| WHAT YOU ARE ASKED TO DO |
Out of the entries that follow, copy each line containing "feminarum".

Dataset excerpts
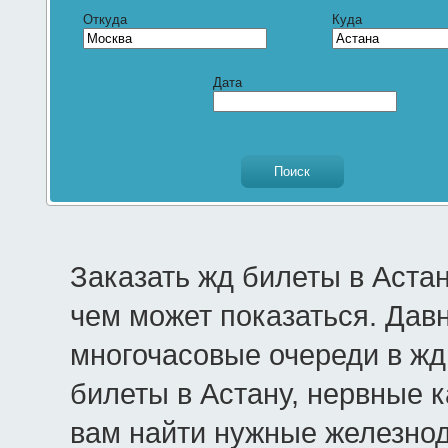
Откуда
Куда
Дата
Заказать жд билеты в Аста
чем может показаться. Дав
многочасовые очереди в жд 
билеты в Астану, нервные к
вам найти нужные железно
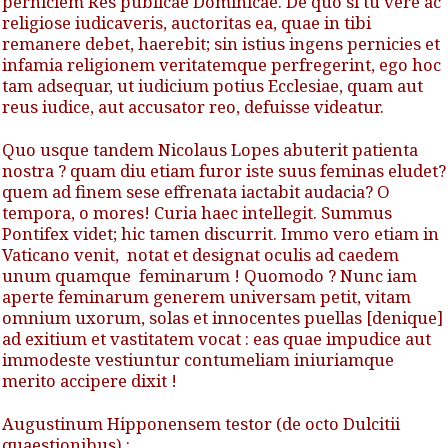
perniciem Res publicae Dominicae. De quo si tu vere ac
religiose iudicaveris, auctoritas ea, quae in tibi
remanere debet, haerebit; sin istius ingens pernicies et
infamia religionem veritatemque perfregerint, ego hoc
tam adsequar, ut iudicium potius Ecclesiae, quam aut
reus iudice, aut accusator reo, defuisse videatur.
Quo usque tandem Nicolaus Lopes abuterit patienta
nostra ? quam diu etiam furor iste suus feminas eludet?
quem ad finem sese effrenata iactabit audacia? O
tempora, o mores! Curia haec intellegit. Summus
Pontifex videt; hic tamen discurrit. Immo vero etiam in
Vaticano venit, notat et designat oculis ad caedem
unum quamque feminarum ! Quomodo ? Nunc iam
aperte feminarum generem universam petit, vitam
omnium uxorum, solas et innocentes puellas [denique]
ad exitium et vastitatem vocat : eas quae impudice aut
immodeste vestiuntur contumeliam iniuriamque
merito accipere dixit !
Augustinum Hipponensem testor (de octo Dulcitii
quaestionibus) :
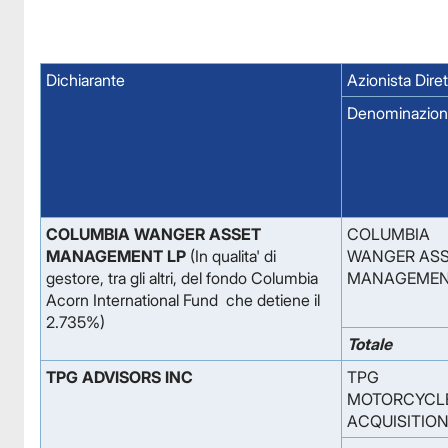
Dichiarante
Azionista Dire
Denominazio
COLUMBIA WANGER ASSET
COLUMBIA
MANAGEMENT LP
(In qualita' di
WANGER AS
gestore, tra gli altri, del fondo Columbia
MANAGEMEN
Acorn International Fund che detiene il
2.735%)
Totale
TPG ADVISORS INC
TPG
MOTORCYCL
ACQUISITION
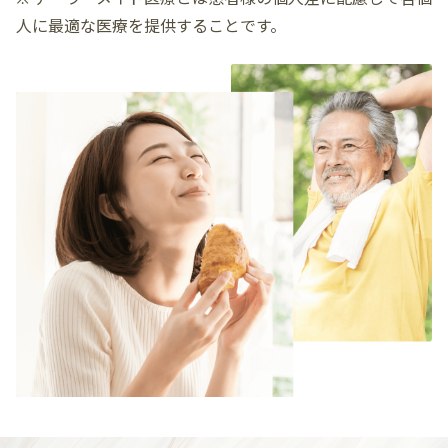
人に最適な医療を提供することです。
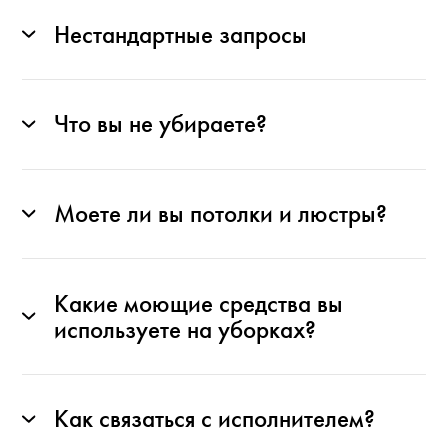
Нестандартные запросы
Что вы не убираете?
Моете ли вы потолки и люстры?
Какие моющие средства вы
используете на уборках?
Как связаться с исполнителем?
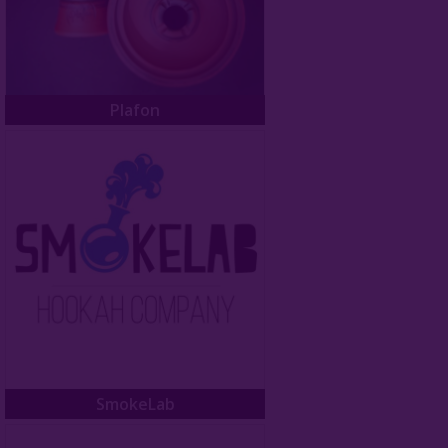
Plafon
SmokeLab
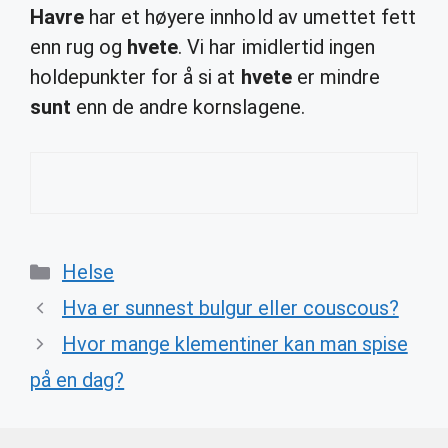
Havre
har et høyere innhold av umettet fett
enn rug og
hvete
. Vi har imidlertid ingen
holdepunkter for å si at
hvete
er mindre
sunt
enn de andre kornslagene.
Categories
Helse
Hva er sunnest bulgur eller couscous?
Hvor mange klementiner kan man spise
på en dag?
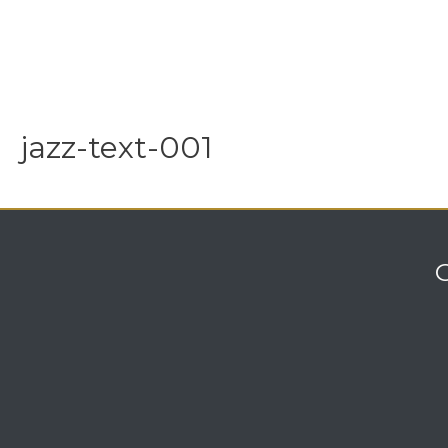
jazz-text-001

| EXERCISE OUTPUT |
unum quamque feminarum ! Quomodo ? Nunc iam
aperte feminarum generem universam petit, vitam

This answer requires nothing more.